A new Web application launching today promises to be the small business answer to Mint.com.
InDinero, a four-person startup funded in part by venture firm YCombinator, offers a real-time financial dashboard that hooks into a company’s existing bank accounts and displays key business metrics like cash balance, income, spending and profit, among many other things.
Much like the popular personal finance software Mint.com, InDinero also shows trends over time with simple, colorful charts, and enables users to analyze and categorize bank transactions. Far from being just a clone of Mint, InDinero specializes in offering financial analysis tools to businesses specifically.
“Businesses care about very different things than consumers,” InDinero co-founder Jessica Mah told us.
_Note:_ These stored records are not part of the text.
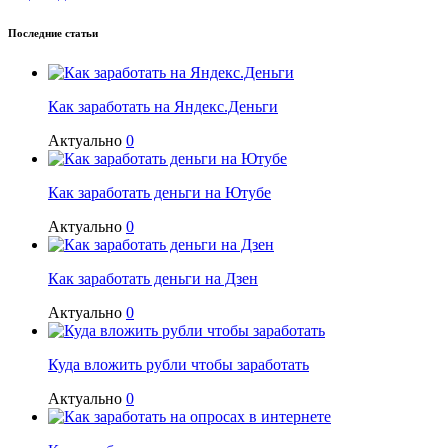
Последние статьи
Как заработать на Яндекс.Деньги
Актуально
0
Как заработать деньги на Ютубе
Актуально
0
Как заработать деньги на Дзен
Актуально
0
Куда вложить рубли чтобы заработать
Актуально
0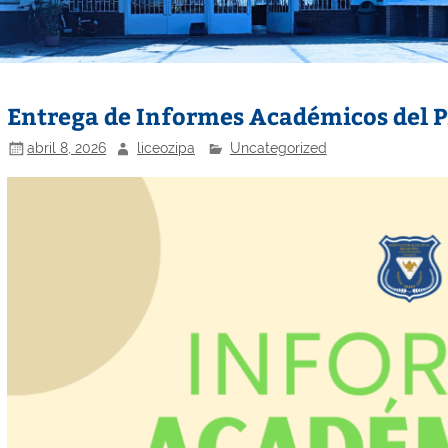
Entrega de Informes Académicos del P
abril 8, 2026
liceozipa
Uncategorized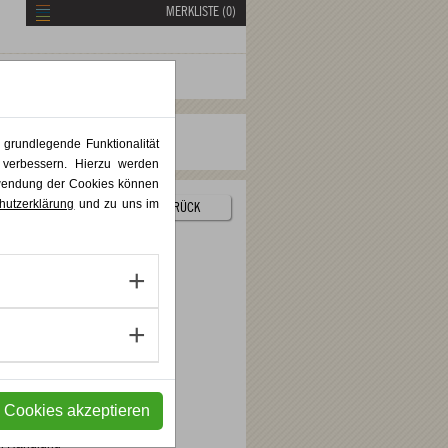
MERKLISTE (
0
)
 grundlegende Funktionalität
 verbessern. Hierzu werden
rwendung der Cookies können
hutzerklärung
und zu uns im
ZURÜCK
e Cookies akzeptieren
.« Über
. Nur was
in Handlung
Whereas personal finance may focus on savings and investments, small businesses are more interested in data like cash runway and profits and loss statements.
Mah and her team are offering InDinero as a freemium product, with three plans, based on the number of transactions per month (50 for free, 500 for $29.95 per month, unlimited for $99.95).
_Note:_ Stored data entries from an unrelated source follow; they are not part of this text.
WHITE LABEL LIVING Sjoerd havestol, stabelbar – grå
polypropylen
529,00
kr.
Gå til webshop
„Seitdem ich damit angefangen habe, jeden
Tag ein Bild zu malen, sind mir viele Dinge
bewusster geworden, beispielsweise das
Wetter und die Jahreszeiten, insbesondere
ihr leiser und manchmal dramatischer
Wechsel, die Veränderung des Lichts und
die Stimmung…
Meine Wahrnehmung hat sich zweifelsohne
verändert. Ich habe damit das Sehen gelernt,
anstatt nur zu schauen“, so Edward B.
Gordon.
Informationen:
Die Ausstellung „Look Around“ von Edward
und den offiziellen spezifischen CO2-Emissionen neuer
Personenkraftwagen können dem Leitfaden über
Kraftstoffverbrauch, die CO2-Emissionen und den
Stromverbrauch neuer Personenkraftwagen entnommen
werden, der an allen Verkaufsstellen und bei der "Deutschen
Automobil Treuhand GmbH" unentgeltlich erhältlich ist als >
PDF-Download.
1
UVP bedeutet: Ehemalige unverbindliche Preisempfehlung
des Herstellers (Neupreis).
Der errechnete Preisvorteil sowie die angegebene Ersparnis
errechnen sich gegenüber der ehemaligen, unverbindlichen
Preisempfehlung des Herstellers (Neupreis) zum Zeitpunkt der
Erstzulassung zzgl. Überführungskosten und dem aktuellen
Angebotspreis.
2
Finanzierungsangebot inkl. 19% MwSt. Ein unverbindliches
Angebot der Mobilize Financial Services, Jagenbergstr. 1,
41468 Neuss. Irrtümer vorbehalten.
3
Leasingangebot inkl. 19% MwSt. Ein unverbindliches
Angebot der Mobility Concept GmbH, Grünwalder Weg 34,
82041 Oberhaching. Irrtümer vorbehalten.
Another advantage that Mah perceives InDinero as having over consumer products is ease of integration with financial accounts. Historically, smaller, local banks and credit unions have been slower to integrate with the Yodelee platform used by Mint.com and now InDinero. Since most companies tend to use bigger banks, Mah hopes this will translate into fewer headaches on the integration front.
“I’ve been thinking about this column since I was in middle school,” says Mah, who recently graduated from UC Berkley’s computer science program at age 19. “I was selling stuff on Ebay and I had no idea how much money I was actually making.”
Mah worked with co-founder and fellow UC Berkley grad Andy Su to build the core of the application last summer, before applying for venture funding through YCombinator, which approved their application in April 2010.
The site currently has a few hundred beta testers, about 80 of which are paid customers.
Although the site just launched, a new feature is already being planned for late July: automated financial forecasts. By combining user data with data from the IRS and other public sources, InDinero will be able to help companies predict cash flow in advance.
The InDinero team is also looking at launching mobile apps, although no timeline has been set.